3密どころじゃない!刺青囚人が超濃厚接触の「刑務所衝撃写真」
周囲の人間と間隔がないほどのスシ詰めで、窮屈な姿勢を強いられる下着一枚の男たち。超濃厚接触にもかかわらす、中にはマスクをつけず両手を背中で縛られている者もいる。彼らの多くが全身に刺青を入れスキンヘッドだーー。
衝撃的な写真が世界に出回った。撮影場所は、中米エルサルバドルの首都サンサルバドルにあるイザルコ刑務所。同刑務所には、1100人以上の服役囚がいると言われる。新型コロナウイルス感染拡大が懸念される中、信じられない“超3密”の光景だ。海外の犯罪事情に詳しい、ジャーナリストの黒井文太郎氏が語る。
「エルサルバドルやメキシコなど中米の国々は、南米からアメリカへの麻薬密輸の中継地点になっています。そのため凶悪組織の構成員は、世界で有数の多さなんです。刑務所には服役囚があふれ超過密。所内の治安・衛生状態は最悪と言われています。消毒液や石鹸の供給もままならず、マラリヤやチフスなど強力な感染症が蔓延することも多い。収拾がつかず、服役囚の健康を気遣うような状況にないんです。
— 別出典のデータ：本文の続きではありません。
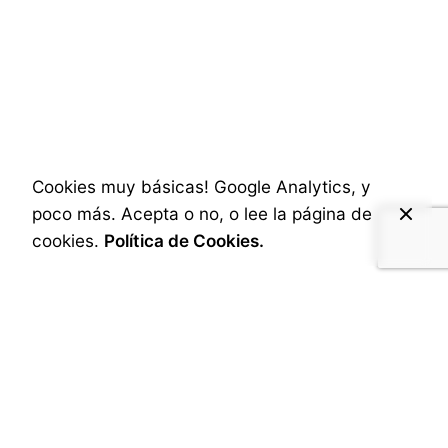
Social & Internet
3 de diciembre de 2024
1 min read
Posted by
Retrato del Campo en Huesca
A.Cabrera
No dejo de pensar en quiénes viven del
campo y, por los...
Cookies muy básicas! Google Analytics, y
Ayuda & Consejos
poco más. Acepta o no, o lee la página de
1
cookies.
Política de Cookies.
© 2010-2026
ACMEDIA
. All rights reserved |
Contacta ahora!
Security
|
Política de privacidad
|
Términos de Compra
|
Derechos de Usos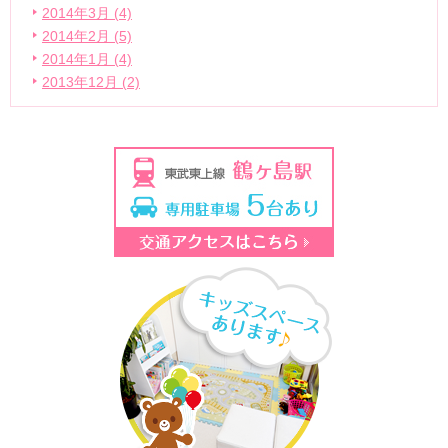
2014年3月 (4)
2014年2月 (5)
2014年1月 (4)
2013年12月 (2)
写真を見ると、皆スキンヘッドで同じような刺青を入れています。おそらく中米最大の殺し屋集団『マラス』のメンバーでしょう」

写真が撮影されたのは4月25日。コロナウイルスへの感染を調べるために、服役囚を裸にして座らせたのだという。しかも画像は刑務所内の人間から流れたのではなく、エルサルバドルの大統領府が公開したのだから驚きだ。
「公開の前の週に、一般市民を含め数十人が殺害される事件がエルサルバドルで起きています。同国のナジブ・ブケレ大統領は服役囚からの指示で、凄惨な事件が起きたと主張。刑務所内は超過密状態で、コロナ感染不安が犯罪者の間にも広まっているのを逆手にとり、見せしめの理由で写真公開に踏み切ったんです。撮影された刑務所では、約1100人の服役囚のうち300人がコロナに感染したと言われています」(在米ライター)
国際人権団体「ヒューマン・ライツ・ウォッチ」は、「中南米の刑務所や少年院は不衛生で過密状態。コロナ感染拡大には最高の条件が揃っている」と注意を喚起。米国のマーシャル・プロジェクトの報道では、同国の刑務所内感染者は1万4500人にのぼり、感染率は一般の3倍近くになるという。
あまりの環境の劣悪さに、中米をはじめとする世界の刑務所で不満が高まり、暴動や脱走事件が続発している。